American researchers have shown that the Zika virus can destroy the cells responsible for the most common brain tumor.
A dreaded virus, Zika could become a weapon against cancer. Researchers at the universities of Washington and San Diego (United States) suggest that this infectious agent responsible for microcephaly in fetuses could effectively destroy brain tumors. They present their results in The Journal of Experimental Medicine.
The destructive power of the Zika virus was discovered last year during the epidemic in Brazil. Thousands of pregnant women infected with the virus have given birth to children with severe neurological malformations. Able to lodge in the brains of fetuses, the Zika virus multiplies in neurons and neuronal stem cells, causing their death and interrupting brain development.
A devastating process that could prove to be life-saving in patients with glioblastoma, the most common brain tumor and one of the deadliest cancers. Within two years of diagnosis, most patients die.
Outsmart those resistant to treatment
Resistance to treatment is one of the causes of this significant mortality. Indeed, current drugs and techniques fail to destroy a particular type of cells, called “glioblastoma stem cells”, responsible for maintaining and proliferation of the tumor.
But these cells do not seem to resist the Zika virus. In the laboratory, the pathogen successfully infected glioblastoma stem cells taken from patients. This success was found in tests with around twenty laboratory guinea pigs.
Two weeks after becoming infected with Zika, the mice developed smaller tumors than those treated with a placebo. The infected mice also lived longer than the control animals.

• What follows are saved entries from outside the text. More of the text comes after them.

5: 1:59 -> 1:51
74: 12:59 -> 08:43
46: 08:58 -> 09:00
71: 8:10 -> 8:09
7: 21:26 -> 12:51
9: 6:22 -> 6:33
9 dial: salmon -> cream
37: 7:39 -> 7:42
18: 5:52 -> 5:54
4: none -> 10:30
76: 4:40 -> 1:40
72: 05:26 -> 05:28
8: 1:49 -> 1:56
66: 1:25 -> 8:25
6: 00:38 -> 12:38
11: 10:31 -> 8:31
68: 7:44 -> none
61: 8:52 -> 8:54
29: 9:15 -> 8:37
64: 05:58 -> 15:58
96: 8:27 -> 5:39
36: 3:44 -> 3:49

According to the research team, chemotherapy and Zika virus infection have complementary actions. Standard treatment removes most of the tumor, and the Zika virus attacks the remaining cells that cause cancer. “We believe that Zika can one day be used in combination with current therapies to eradicate the entire tumor,” said Prof. Milan Chheda, professor of neurology at the University of Washington.
Use a mutated version
Doctors imagine that the virus will need to be injected into the tumor during the tumor removal operation, because if it is injected through the bloodstream, the immune system could intercept and eliminate it.

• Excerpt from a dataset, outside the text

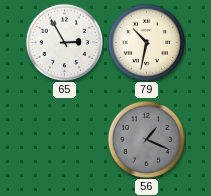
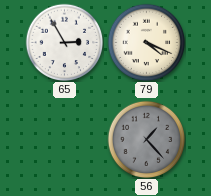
79: 10:32 -> 4:19
56: 1:19 -> 1:23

They recognize that this therapeutic option is worrying, but they assure that the risks are low in adults. Indeed, Zika primarily attacks neuronal stem cells. However, they are present in small quantities in the adult brain. By studying brain tissue taken from adults with epilepsy, the researchers confirmed that the virus did not attack non-cancerous cells.
And like vaccines, scientists explain that it is possible to inactivate or attenuate the Zika virus by introducing mutations into its genome. A mutated version tested in the laboratory and which brings satisfactory results, underline the authors in their study.
“We will continue to add mutations to make the virus more sensitive to the immune system and thus prevent the possible spread of infection,” says Michael Diamond, professor of microbiology and immunology at the University of Washington and one of the co -authors of the study. Once we make these changes I think it will become impossible for the virus to defeat the immune system and cause disease. “
To be sure, many clinical trials and years of research will still be necessary.